In a November 2022 poll, the SPÖ received a plurality of the votes when respondents were asked which party they would vote for under the condition that Doskozil would run as the SPÖ's candidate for chancellor of Austria. In early 2023, he challenged the incumbent SPÖ chairperson Pamela Rendi-Wagner for the chairpersonship. The party called for a vote among its members to be held before the summer in the special 2023 Social Democratic Party of Austria leadership election.

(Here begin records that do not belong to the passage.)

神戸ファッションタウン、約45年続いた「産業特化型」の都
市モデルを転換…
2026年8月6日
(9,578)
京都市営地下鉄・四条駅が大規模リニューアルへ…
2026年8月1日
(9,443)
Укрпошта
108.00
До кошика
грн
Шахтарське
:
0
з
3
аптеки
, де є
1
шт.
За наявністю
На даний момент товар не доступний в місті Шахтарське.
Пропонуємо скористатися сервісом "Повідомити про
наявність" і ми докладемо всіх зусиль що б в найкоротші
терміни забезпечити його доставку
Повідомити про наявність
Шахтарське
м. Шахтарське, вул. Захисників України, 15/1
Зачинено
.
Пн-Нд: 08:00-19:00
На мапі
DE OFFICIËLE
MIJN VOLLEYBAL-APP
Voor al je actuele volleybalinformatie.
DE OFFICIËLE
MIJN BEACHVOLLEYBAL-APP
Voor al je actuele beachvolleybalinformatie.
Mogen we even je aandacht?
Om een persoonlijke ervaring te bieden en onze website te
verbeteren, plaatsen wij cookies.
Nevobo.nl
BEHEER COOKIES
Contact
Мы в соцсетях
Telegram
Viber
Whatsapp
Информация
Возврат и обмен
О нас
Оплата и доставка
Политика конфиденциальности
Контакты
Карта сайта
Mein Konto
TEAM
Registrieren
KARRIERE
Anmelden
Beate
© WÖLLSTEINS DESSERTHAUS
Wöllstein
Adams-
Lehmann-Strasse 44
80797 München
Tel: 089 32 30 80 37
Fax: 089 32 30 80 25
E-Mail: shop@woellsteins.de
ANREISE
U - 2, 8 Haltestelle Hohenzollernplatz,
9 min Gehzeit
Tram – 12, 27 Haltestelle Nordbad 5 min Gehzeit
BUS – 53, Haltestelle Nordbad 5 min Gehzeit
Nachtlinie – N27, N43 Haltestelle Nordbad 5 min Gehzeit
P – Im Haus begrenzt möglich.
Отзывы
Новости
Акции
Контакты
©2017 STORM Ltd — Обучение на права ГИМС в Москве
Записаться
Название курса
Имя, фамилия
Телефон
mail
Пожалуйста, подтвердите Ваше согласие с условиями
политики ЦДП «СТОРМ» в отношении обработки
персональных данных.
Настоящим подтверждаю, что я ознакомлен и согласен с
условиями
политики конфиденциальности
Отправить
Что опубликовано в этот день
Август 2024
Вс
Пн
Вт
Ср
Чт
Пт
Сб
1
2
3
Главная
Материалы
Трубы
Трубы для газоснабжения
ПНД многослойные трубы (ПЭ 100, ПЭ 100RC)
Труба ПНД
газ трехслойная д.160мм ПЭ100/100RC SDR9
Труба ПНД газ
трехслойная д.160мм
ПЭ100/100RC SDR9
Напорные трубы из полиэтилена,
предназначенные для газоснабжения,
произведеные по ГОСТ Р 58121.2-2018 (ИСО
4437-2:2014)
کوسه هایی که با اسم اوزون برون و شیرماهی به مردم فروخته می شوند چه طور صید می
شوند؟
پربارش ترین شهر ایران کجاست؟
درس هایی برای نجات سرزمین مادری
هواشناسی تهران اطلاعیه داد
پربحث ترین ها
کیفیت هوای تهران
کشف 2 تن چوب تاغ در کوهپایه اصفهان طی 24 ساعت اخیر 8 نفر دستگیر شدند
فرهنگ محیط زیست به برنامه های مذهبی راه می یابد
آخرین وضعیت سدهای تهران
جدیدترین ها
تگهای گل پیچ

The results of the membership election were announced on 22 May 2023 and Doskozil came in first place with 33.7% of the votes. Andreas Babler and some members of the party requested a run-off among the party members be held between Doskozil and Babler who came in second place at 31.5%, but the SPÖ leadership decided in a vote of 25-22 against a runoff and that they would instead let Babler run at the extraordinary party congress on 3 June 2023 where 603 delegates voted on behalf of the party membership. According to the first count, Babler lost with 279 votes (46.81%) against Doskozil who received 316 (53.02%) of the delegates votes; however, after a recount showed that the results were incorrectly tabulated, with Babler having won the votes attributed to Doskozil, Babler was proclaimed the winner and declared the new leader of the Social Democratic Party of Austria.

==Personal life==
Doskozil has two children from a previous marriage. His brother serves as a police officer in Vienna. Doskozil met the German-born events manager and food blogger Julia Jurtschak at an event in Cologne in 2017, began dating each other in 2019 and married in August 2022.

In 2018, Doskozil had to receive surgery on his vocal cords due to persistent hoarseness. He underwent surgery again at Vienna General Hospital in autumn 2019, and then at the University of Leipzig Medical Center in January 2021 and in October 2025.